Records supplied —
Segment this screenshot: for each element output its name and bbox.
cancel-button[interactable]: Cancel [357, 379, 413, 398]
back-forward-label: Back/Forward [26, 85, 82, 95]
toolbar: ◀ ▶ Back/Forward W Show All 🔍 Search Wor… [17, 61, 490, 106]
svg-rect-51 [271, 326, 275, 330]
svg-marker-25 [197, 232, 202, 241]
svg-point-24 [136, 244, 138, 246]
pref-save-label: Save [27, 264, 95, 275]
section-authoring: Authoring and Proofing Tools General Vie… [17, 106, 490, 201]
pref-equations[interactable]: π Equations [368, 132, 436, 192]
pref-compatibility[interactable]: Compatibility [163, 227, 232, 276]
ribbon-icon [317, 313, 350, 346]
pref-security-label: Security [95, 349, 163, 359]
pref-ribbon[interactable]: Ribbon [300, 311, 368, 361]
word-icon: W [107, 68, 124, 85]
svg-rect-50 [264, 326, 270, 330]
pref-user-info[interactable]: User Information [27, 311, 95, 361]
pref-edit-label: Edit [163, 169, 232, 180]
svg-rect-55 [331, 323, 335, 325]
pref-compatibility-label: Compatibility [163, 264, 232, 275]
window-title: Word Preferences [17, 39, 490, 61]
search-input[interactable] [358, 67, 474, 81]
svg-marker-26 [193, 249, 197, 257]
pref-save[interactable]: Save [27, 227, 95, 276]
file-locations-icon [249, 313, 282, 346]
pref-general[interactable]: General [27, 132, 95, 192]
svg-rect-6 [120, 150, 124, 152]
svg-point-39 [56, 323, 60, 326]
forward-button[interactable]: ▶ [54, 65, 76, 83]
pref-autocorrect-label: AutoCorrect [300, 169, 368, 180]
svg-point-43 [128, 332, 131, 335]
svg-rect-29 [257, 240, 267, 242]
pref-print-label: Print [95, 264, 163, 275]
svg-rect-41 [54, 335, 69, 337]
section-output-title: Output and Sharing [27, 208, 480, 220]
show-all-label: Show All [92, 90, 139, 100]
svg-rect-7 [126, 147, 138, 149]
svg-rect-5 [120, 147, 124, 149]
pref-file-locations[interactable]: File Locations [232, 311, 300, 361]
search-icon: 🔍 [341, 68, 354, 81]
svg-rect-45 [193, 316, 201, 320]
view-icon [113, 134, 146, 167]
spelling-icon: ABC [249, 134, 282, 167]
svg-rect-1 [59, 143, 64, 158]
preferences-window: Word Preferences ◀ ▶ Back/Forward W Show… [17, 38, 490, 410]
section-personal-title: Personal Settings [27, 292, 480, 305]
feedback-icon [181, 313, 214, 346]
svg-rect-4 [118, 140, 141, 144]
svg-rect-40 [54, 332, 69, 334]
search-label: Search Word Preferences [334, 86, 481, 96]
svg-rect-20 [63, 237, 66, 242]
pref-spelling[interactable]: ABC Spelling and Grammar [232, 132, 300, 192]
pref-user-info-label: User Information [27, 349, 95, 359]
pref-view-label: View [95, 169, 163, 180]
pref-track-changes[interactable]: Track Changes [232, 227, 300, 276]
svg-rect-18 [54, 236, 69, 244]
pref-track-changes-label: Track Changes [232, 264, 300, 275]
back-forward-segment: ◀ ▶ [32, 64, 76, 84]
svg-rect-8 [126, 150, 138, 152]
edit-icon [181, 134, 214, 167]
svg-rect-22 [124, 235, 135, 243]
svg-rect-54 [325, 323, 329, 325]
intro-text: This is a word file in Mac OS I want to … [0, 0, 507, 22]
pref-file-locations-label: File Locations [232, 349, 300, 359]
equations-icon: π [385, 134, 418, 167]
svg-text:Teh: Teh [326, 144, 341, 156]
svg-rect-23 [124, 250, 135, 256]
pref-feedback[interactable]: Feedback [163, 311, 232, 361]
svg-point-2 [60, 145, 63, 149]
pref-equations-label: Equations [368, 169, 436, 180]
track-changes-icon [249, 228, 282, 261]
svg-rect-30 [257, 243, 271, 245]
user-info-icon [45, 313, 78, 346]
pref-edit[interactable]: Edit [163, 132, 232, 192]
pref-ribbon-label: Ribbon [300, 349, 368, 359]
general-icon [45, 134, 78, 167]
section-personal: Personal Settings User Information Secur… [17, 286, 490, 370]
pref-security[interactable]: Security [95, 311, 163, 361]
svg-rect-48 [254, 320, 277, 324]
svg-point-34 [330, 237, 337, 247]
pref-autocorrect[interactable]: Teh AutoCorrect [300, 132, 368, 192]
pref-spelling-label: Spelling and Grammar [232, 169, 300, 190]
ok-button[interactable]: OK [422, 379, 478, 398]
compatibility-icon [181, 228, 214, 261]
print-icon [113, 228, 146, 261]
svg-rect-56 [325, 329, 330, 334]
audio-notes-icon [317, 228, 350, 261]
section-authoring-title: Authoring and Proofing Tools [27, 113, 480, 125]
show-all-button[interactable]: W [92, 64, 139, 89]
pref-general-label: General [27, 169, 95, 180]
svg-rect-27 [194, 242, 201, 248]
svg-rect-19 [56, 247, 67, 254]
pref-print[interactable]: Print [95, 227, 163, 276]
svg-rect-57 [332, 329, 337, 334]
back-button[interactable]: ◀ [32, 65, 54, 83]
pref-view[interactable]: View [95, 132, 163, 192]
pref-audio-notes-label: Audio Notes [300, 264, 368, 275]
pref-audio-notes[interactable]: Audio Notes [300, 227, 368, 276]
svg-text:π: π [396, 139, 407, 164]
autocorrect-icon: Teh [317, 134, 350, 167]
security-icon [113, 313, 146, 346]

Your goal —
Your task is to copy each line of the data above that holds "changes".

Solution —
pref-track-changes[interactable]: Track Changes [232, 227, 300, 276]
pref-track-changes-label: Track Changes [232, 264, 300, 275]
track-changes-icon [249, 228, 282, 261]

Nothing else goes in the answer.